My loose use of words like 'absolute' and 'real' comes from not wanting to make posts too long. But I recognize the need to tighten up on usage if I want to clarify my POV. I took a look at the link you gave, and I can agree with this definition of 'absolute':

 “Absolute Truth or Absolute Reality means the end
point of one’s analysis, in other words, the most basic or fundamental
element of existence or experience."

As to whether my usage of the tetralemma differs from that of Chandrakirti, perhaps. As far as I can see, his purpose was to demonstrate that all things lack inherent existence, while I wish to go beyond that, that is, to work out a metaphysical system in which that is understood, and to go on from there. As I see it, absolute idealism (that is, not subjective idealism) implies the lack of inherent existence in all things. All things are appearances, ideas, etc., and in these posts I am assuming that this implication is accepted. One thing I object to, though, is adding the word 'mere' to this. For me, a form is the awareness, or appearance, of a form. In any case, I could be convinced that my usage "tetralemmic polarity" should be reconsidered, but at present I do not know of a better way to put it.

And I object to calling appearances 'unreal'. As to how I use the word 'real', well, any ontological thesis is a definition of the word 'real', so the definition comes out in the thesis, and can't be presupposed. Nevertheless, I can say that what I start with is some sort of definition like "X is real if X ought to be taken into consideration when making a decision." So oncoming buses are real, horses are real, unicorns are not real, things existing outside of any and all experience are not real, God -- suitably defined -- is real (or so I would argue), hallucinations are, themselves, real, though the contents are not real, the physical world is real.

Anyway, what I want to make clear is that I am working on metaphysics as someone raised in the Western philosophical tradition understands the term, and not soteriology, at least not directly (the metaphysics does have soteriological and ethical implications, but they come later).

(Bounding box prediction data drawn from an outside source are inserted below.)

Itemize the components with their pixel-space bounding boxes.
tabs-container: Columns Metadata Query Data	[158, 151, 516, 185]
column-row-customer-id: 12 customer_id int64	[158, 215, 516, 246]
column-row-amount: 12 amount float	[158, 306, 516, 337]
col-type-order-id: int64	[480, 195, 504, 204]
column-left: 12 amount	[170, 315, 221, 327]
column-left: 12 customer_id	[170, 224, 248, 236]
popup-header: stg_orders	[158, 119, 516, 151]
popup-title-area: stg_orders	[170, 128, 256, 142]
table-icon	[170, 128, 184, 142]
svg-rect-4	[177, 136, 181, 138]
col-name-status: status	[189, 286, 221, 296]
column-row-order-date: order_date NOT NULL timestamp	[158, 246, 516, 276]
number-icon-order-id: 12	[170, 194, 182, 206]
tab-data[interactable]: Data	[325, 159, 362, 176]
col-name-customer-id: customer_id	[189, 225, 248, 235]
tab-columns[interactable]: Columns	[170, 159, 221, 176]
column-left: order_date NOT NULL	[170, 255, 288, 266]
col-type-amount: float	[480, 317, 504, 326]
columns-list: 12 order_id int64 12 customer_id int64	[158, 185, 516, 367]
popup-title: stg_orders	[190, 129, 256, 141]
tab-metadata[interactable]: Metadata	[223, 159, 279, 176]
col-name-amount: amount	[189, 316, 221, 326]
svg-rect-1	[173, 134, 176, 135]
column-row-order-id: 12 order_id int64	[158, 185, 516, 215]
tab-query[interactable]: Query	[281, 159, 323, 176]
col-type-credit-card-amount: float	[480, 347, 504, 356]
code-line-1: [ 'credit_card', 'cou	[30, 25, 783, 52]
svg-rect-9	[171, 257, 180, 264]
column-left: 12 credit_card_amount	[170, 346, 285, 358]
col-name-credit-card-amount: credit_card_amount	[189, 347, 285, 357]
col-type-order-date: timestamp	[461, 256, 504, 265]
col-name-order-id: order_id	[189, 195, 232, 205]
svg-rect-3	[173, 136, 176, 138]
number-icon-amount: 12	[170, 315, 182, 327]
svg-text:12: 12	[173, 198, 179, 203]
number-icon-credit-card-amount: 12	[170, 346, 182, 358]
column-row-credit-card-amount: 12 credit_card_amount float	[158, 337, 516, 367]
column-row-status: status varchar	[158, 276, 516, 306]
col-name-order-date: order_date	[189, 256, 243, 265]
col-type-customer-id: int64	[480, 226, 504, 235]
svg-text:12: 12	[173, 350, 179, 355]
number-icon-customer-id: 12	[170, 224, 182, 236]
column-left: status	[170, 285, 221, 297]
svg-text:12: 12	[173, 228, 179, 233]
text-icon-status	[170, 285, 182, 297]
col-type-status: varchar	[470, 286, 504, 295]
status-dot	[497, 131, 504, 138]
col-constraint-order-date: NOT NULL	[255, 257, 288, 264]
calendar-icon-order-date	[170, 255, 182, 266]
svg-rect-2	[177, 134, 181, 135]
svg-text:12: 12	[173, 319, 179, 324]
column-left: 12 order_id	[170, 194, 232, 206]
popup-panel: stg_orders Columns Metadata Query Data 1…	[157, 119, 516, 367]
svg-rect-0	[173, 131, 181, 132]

Although I am more or less aware of the mystical tradition, I try not to base anything on it, working instead from ordinary experience, to develop a natural theology. I start with the irrefutable assertions that there is awareness of form, and thinking, and from there have worked to "the end point of my analysis", which I describe as tetralemmic polarity. Which is to say that the "end point" is not the unconditioned, nor the conditioned, nor both considered separately, nor neither in the sense of something beyond both. Yet the end point is positive, in that we can infer it in our thinking and in our awareness of form, that is, in ordinary experience.

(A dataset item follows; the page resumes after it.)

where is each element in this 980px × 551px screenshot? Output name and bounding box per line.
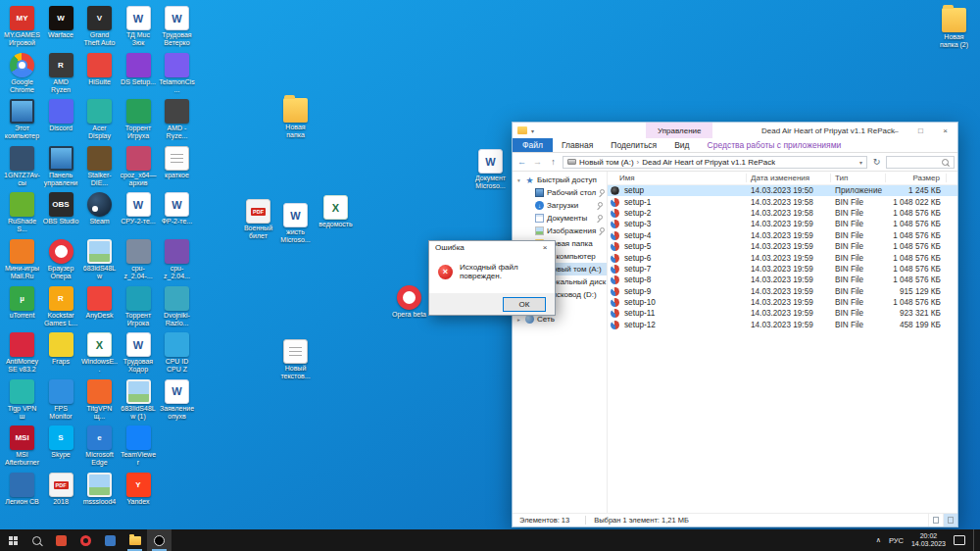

By the way, in making the "obvious" remark on mental constructions by "minds or Mind" I was again assuming idealism, and all I meant to say was that my ego-bound ordinary consciousness obviously did not create, say, the Earth, and so, given idealism, there must be more powerful minds than my own.

Dana Lomas

unread,
Oct 10, 2017, 4:33:05 AM10/10/17
to Metaphysical Speculations
 “Absolute Truth or Absolute Reality means the end
point of one’s analysis, in other words, the most basic or fundamental
element of existence or experience."

Well then, it's just another name for the ontological primitive, for which every mystical or spiritual tradition then gives a preferred name. But by whatever name, there must be the understanding that there can be no further reduction of that, and it can't be opposed to some conceivable opposite of that, for then we have another imagined duality that must be reduced. I'm still not quite sure what Buddhism's name for that is. Surely we all agree here that it is not referring to some substrate-like notions, such as the 'screen' of Reality, except insofar as such metaphors might make a useful teaching tool. However, preferred traditions and models aside, perhaps it's time we decide on a consensus name, so at least there is no more disagreement about that. Seems not too much to expect.

Scott Roberts

unread,
Oct 10, 2017, 10:12:55 PM10/10/17
to Metaphysical Speculations


On Monday, October 9, 2017 at 10:33:05 PM UTC-10, Dana Lomas wrote:
However, preferred traditions and models aside, perhaps it's time we decide on a consensus name, so at least there is no more disagreement about that. Seems not too much to expect.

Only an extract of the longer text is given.